Recon3D represents the most comprehensive human metabolic network model to date, accounting for 3,288 open reading frames (representing 17% of functionally annotated human genes), 13,543 metabolic reactions involving 4,140 unique metabolites, and 12,890 protein structures. These data provide a unique resource for investigating molecular mechanisms of human metabolism.
The Human Protein Atlas (HPA) enables the simultaneous characterization of thousands of proteins across various tissues to pinpoint their spatial location in the human body. This has been achieved through transcriptomics and high-throughput immunohistochemistry-based approaches, where over 40 000 unique human protein fragments have been expressed in E. coli. These datasets enable quantitative tracking of entire cellular proteomes and present new avenues for understanding molecular-level properties influencing expression and solubility.
Biomimicry is a strategy that makes practical use of evolution to find efficient and sustainable ways to produce chemical compounds or engineer products. Exploring the natural machinery of enzymes for the production of desired compounds is a highly profitable investment, but the design of efficient biomimetic systems remains a considerable challenge.
Characterizing post-translational modifications in prokaryote metabolism using a multi-scale workflow
Understanding the complex interactions of protein posttranslational modifications (PTMs) represents a major challenge in metabolic engineering, synthetic biology, and the biomedical sciences. Here, we present a workflow that integrates multiplex automated genome editing (MAGE), genome-scale metabolic modeling, and atomistic molecular dynamics to study the effects of PTMs on metabolic enzymes and microbial fitness.
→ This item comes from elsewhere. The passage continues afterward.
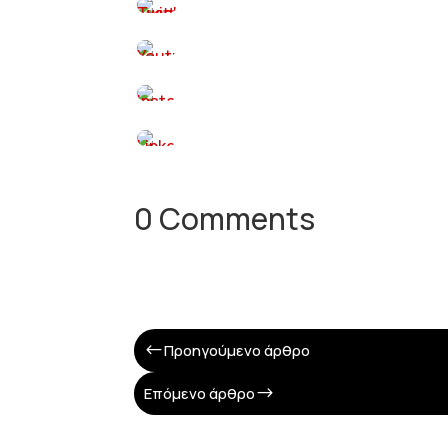
0 Comments
Προηγούμενο άρθρο
#
Επόμενο άρθρο
$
Understanding the complex interactions that occur between heterologous and native biochemical pathways represents a major challenge in metabolic engineering and synthetic biology. We present a workflow that integrates metabolomics, proteomics, and genome-scale models of Escherichia coli metabolism to study the effects of introducing a heterologous pathway into a microbial host.
We develop advanced data integration methods for multi-level analysis of genomic, transcriptomic, ribosomal profiling, proteomic and fluxomic data. Integrating omics data with models enabled the discovery of two novel regularities: condition invariant in vivo turnover rates of enzymes and the correlation of protein structural motifs and translational pausing.